Слева, там, вдали, за гирляндой бело-голубых лампочек — а тот, дальний синий цвет казался Марии Эсперансе таким печальным, таким тревожным, как никогда прежде, она даже не предполагала, что синий цвет может быть именно таким, — там, на эстраде, под аккомпанемент фортепьяно, повторявшего, казалось, один и тот же пассаж, что-то пела неразборчиво, затягиваясь сигаретой, женщина — в мужском костюме и кепи, с красным платком на шее. Поворачиваясь то в одну, то в другую сторону, она будто наблюдала за полетом своих слов в пространстве, надеясь узнать, куда же им удастся долететь, куда же она их закинет, на чью голову они опустятся, над каким столиком или над какой лужайкой с примятой травой они закончат свое существование.
На далеких подмостках черты лица женщины, одетой в мужской костюм, были неразличимы. Прислонившись к дереву, Мария Эсперанса замерла, ощущая спиной выступы коры на стволе. Она не могла знать, о чем пела женщина, но какое-то слово, ускользнувшее с этого ночного праздника, вновь погрузило ее в состояние призрачного счастья, что испытала она на скамейке, под защитой тенистых деревьев. Совсем стемнело, Мария Эсперанса почувствовала дуновение прохлады с пляжа, и ей показалось, что этот легкий ветер может отнять у нее последние силы, бросив в бездну отчаяния и душу ее, и тело, отдав их во власть того зловещего и страшного воспоминания, которое хотелось забыть.
Мария Эсперанса отошла от дерева и направилась к столикам. Она сделала первый шаг, никто не обращал на нее внимания; она снова шагнула вперед, и тут все обернулись, их улыбки, потные лица, горящие глаза устремились к ней; но в следующее мгновение она вновь двигалась одна, не видимая никем. Мария Эсперанса остановилась. Остановилась в нерешительности рядом со столиком толстого мужчины с рыжеватыми усами, который потягивал пиво из огромной кружки, не глядя на нее, наблюдая поверх пивной пены за танцем фламенко на эстраде. Она еще не вышла из своего одиночества, словно по-прежнему находилась под сенью того дерева, будто могла спрятать лицо в его растрескавшейся коре, опереться рукой о гладкий выступ…

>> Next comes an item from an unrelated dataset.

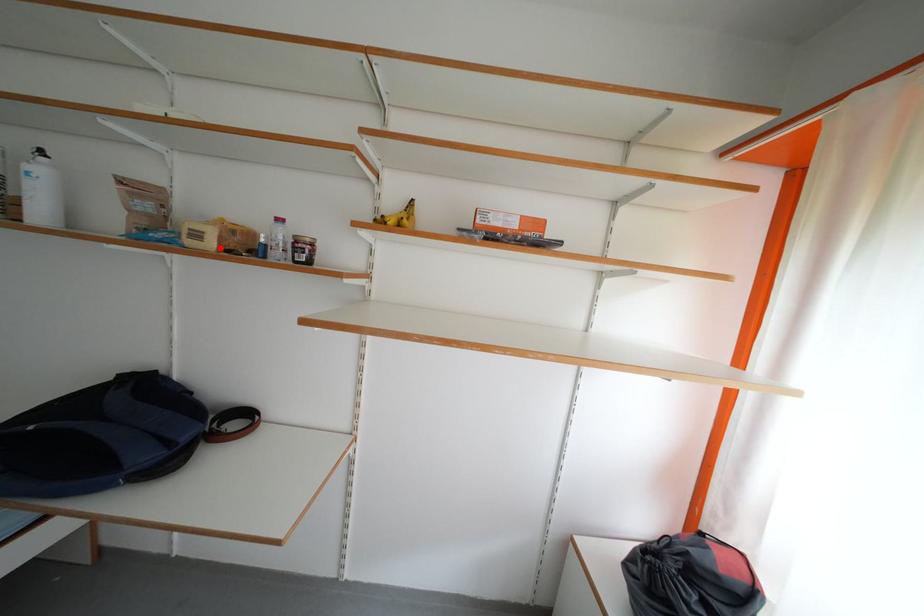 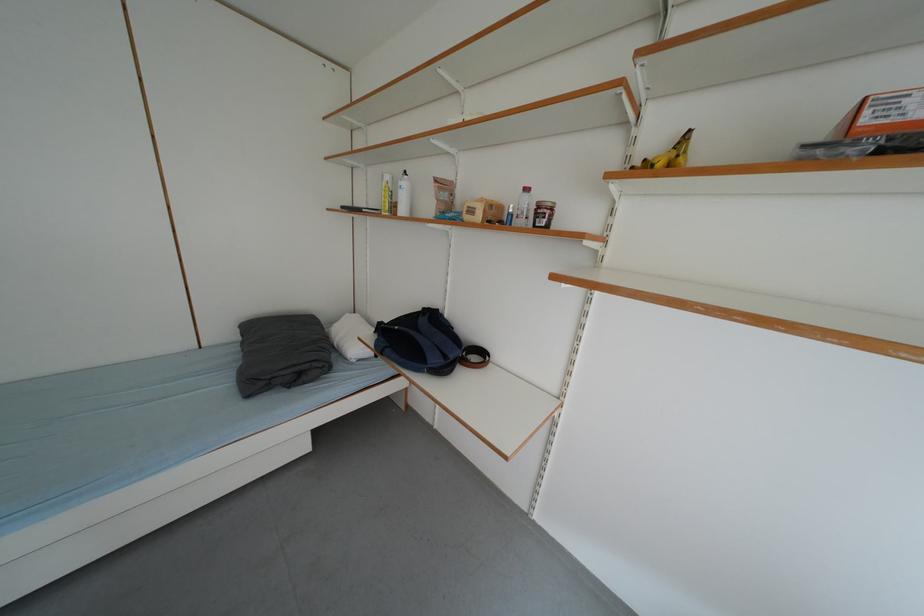 In the second image, find the point that corresponds to the highlighted location in the first image.

(487, 220)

Женщина за соседним столиком засмеялась, наклонив голову, ее украшенная цветами шляпа качнулась — и в это мгновение трое танцоров фламенко взглянули на Марию Эсперансу, и сразу все сидящие за столиками обернулись к ней. Кажется, она не утратила, слава богу, своей столь старательно заученной походки; но по какой-то странной неловкости она то и дело оказывалась в самых освещенных местах парка, где сходились в одной точке цветные огоньки и пересекались взгляды сидящих за столиками или прогуливающихся — то парами, то в одиночестве, то с детьми, — так или иначе, просто отдыхающих в парке этой напоенной прохладой летней ночью. Закрыв на миг глаза, Мария Эсперанса ощутила, что рот ее сводит гримаса, она решительно открыла их и шагнула к столику, за которым сидел толстяк, потягивающий пиво; он заметил ее, и выражение его лица сразу стало приветливым, добродушным; он поправил узел галстука и, теребя пуговицы на жилетке, отодвинул наконец свою огромную кружку. Мужчина ласково посмотрел на Марию Эсперансу, на его лице проступила такая нежность, что она прошептала «нет» и прошла мимо, нечаянно задев сухие стебли растущего рядом тростника с жесткими, как у осоки, листьями, и шелест сухих листьев повторил, унося с собой, ее шепот…
Вдруг слева раздался взрыв аплодисментов: женщина на эстраде, одетая в мужской костюм, раскланивалась, держа кепи в руке, и ее распущенные волосы почти касались края сцены, украшенной гирляндами синих и белых лампочек; от их неприятного синего цвета Мария Эсперанса почувствовала недомогание; в изнеможении она остановилась, вся в поту, ощущая, как густо положенная пудра расплывается по лицу, а острая боль от высоких каблуков вонзается в лодыжки.